All interested in the department of American literature to which the
HISTORICAL MAGAZINE belongs, must appreciate the ability with which it
is conducted, and the laborious and indefatigable zeal of its Editor, in
collecting and placing on its pages, beyond the reach of oblivion and
loss, the scattered and perishing materials necessary to the elucidation
of historical and biographical topics, whether relating to particular
localities or the country at large; and it was as gratifying as
unexpected to receive the proffer, without limitation, of the use of
that publication for this occasion.

The spirited discussion, by earnest scholars, of special questions,
although occasionally assuming the aspect of controversy, will be not
only tolerated but welcomed by liberal minds. Let champions arise, in
all sections of the Republic, to defend their respective rightful claims
to share in a common glorious inheritance and to inscribe their several
records in our Annals. Feeling the deepest interest in the Historical,
Antiquarian, and Genealogical Societies of Massachusetts, and yielding
to none in keen sensibility to all that concerns the ancient honors of
the Old Bay State and New England, generally, I rejoice to witness the
spirit of a commemorative age kindling the public mind, every where, in
the Middle, Western and Southern States.

The courtesy extended to me is evidence that while, by a jealous
scrutiny and, sometimes, perhaps, a sharp conflict, we are reciprocally
imposing checks upon loose exaggerations and overweening pretensions, a
comprehensive good feeling predominates over all; truth in its purity is
getting eliminated; and characters and occurrences, in all parts of the
country, brought under the clear light of justice.

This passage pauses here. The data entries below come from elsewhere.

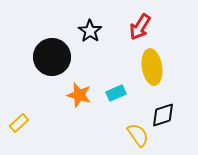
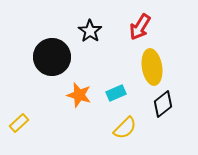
black diamond: moved 11 px up; rotated 20 degrees counterclockwise
yellow semicircle: moved 13 px left, 7 px up; rotated 80 degrees clockwise
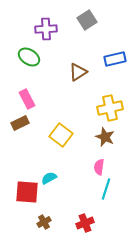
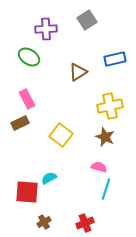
yellow cross: moved 2 px up
pink semicircle: rotated 98 degrees clockwise
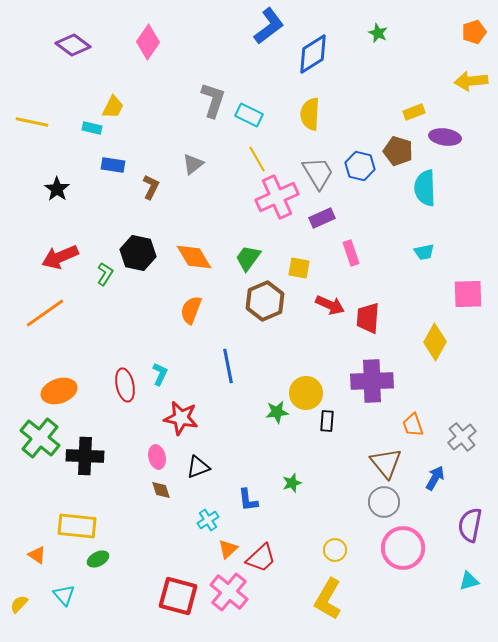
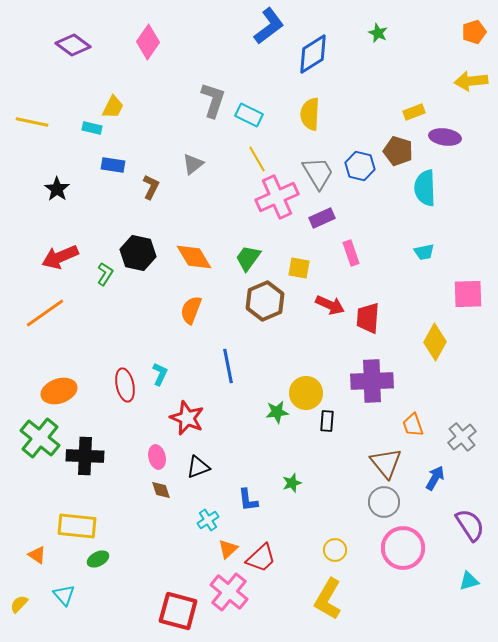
red star at (181, 418): moved 6 px right; rotated 12 degrees clockwise
purple semicircle at (470, 525): rotated 136 degrees clockwise
red square at (178, 596): moved 15 px down
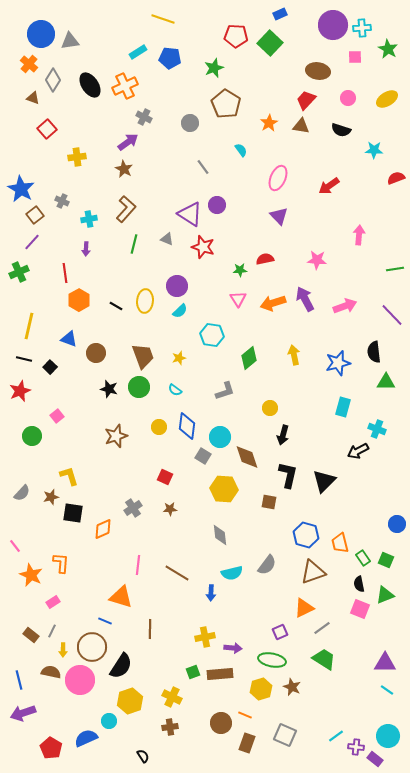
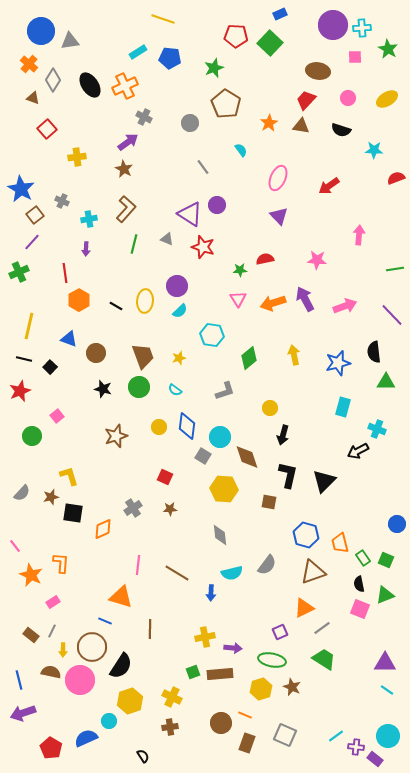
blue circle at (41, 34): moved 3 px up
black star at (109, 389): moved 6 px left
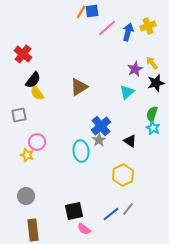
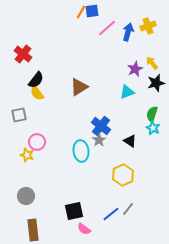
black semicircle: moved 3 px right
cyan triangle: rotated 21 degrees clockwise
blue cross: rotated 12 degrees counterclockwise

The aid I have received, in the following discussion, from the
publications and depositories of historical associations and the
contributions of individuals, like Mr. Goodell, Doctor Moore, and
others, engaged in procuring from the mother country and preserving all
original tracts and documents, whenever found, belonging to our Colonial
period, demonstrate the importance of such efforts, whether of Societies
or single persons. In this way, our history will stand on a solid
foundation, and have the lineaments of complete and exact truth.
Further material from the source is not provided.